I was never trying to argue that NET is not better than CRWD. I also wasn’t arguing that your second lesson learned wasn’t correct. I was disagreeing just a bit with the 5th one on TAM. And I am okay with stating that TAM is an important part of the conversation. But it struck a chord with me when you used NET as an example, and said you shouldn’t have sold any when the market took it up because the TAM was expanding.

My perspective was that nobody was really talking about NET’s TAM expanding any more than our other SAAS stocks until it started to sky rocket for no apparent reasons in late August/ early September. Again, from my perspective it felt like everyone was watching this go straight up and was asking why and then decided well, the market has decided that it’s TAM is getting much bigger and the price increase is clearly justified.

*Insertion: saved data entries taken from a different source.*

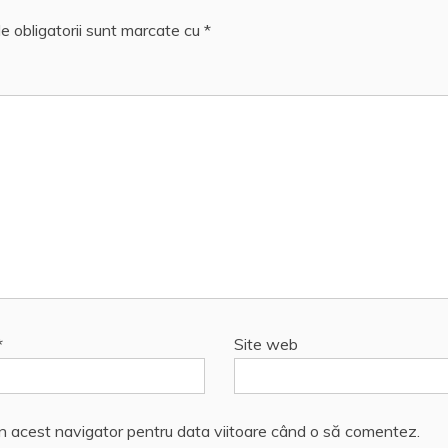
e obligatorii sunt marcate cu
*
*
Site web
în acest navigator pentru data viitoare când o să comentez.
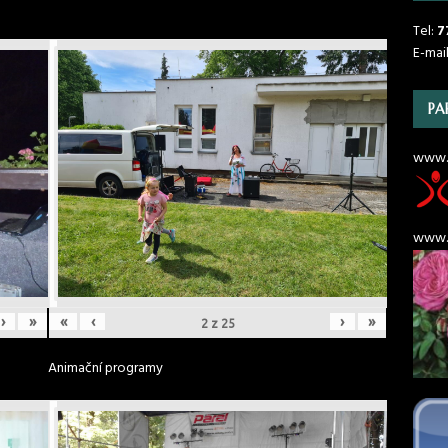
Tel:
7
E-mai
PA
www.
www.r
›
»
«
‹
›
»
2
z
25
Animační programy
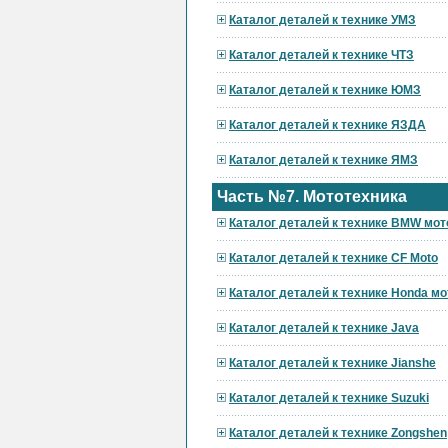
Каталог деталей к технике УМЗ
Каталог деталей к технике ЧТЗ
Каталог деталей к технике ЮМЗ
Каталог деталей к технике ЯЗДА
Каталог деталей к технике ЯМЗ
Часть №7. Мототехника
Каталог деталей к технике BMW мот
Каталог деталей к технике CF Moto
Каталог деталей к технике Honda мо
Каталог деталей к технике Java
Каталог деталей к технике Jianshe
Каталог деталей к технике Suzuki
Каталог деталей к технике Zongshen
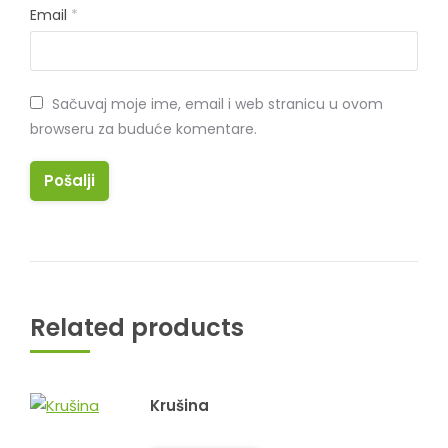
Email
*
Sačuvaj moje ime, email i web stranicu u ovom
browseru za buduće komentare.
Related products
Krušina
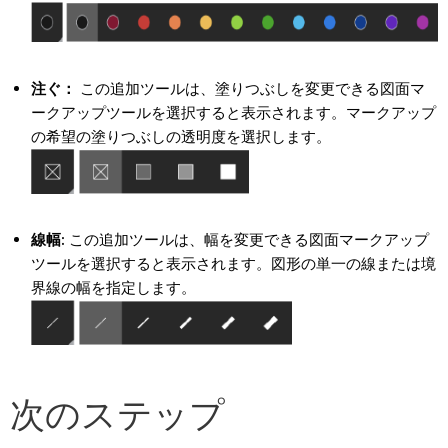
注ぐ：
この追加ツールは、塗りつぶしを変更できる図面マ
ークアップツールを選択すると表示されます。マークアップ
の希望の塗りつぶしの透明度を選択します。
線幅:
この追加ツールは、幅を変更できる図面マークアップ
ツールを選択すると表示されます。図形の単一の線または境
界線の幅を指定します。
次のステップ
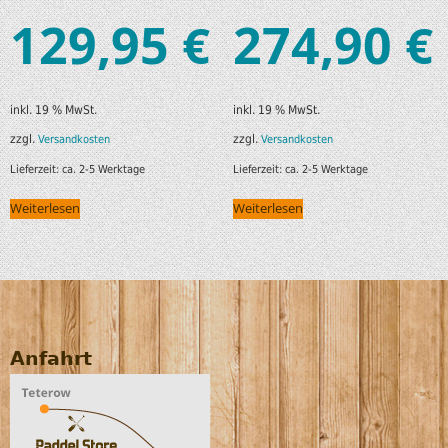
129,95
274,90
€
€
inkl. 19 % MwSt.
inkl. 19 % MwSt.
zzgl.
zzgl.
Versandkosten
Versandkosten
Lieferzeit:
ca. 2-5 Werktage
Lieferzeit:
ca. 2-5 Werktage
Weiterlesen
Weiterlesen
Anfahrt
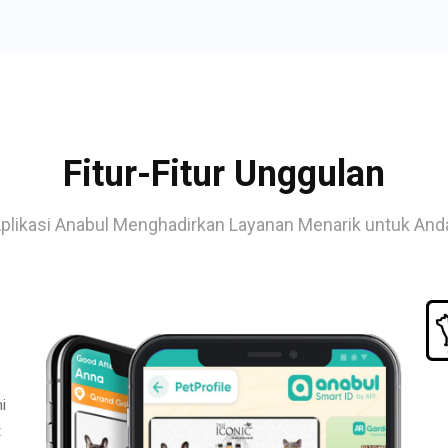
Fitur-Fitur Unggulan
plikasi Anabul Menghadirkan Layanan Menarik untuk And
i
t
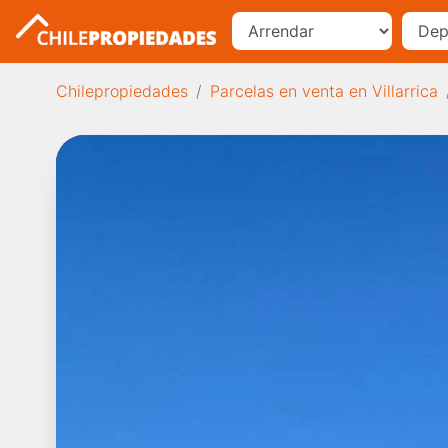
Chilepropiedades
Parcelas en venta en Villarrica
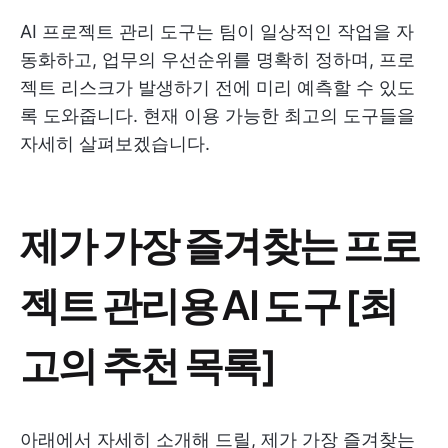
AI 프로젝트 관리 도구는 팀이 일상적인 작업을 자
동화하고, 업무의 우선순위를 명확히 정하며, 프로
젝트 리스크가 발생하기 전에 미리 예측할 수 있도
록 도와줍니다. 현재 이용 가능한 최고의 도구들을
자세히 살펴보겠습니다.
제가 가장 즐겨찾는 프로
젝트 관리용 AI 도구 [최
고의 추천 목록]
아래에서 자세히 소개해 드릴, 제가 가장 즐겨찾는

Maybe it is just me, but this feels much different than what is normally espoused in this board. There weren’t any quarterly numbers to justify this, no increasing revenue growth, it felt as if the only justification came from the stock price itself. And that my friend, is self-fulling. Similarly, I don’t use the stock price drops in almost all the SAAS companies as evidence that the market now knows they aren’t good companies anymore.

Stock price change should be validation, not cause. Otherwise you end up in a dot com era discussion and just buy what is going up.

And for one year. Yes it is a good time frame and if the company is improving as fast as the stock price, I am all in. If not, you might as well buy AMC, it is up about 1000% in the past year!

JUST KIDDING, please no replies that I am comparing NET to AMC.

Randy
Long NET and CRWD, but no position in AMC.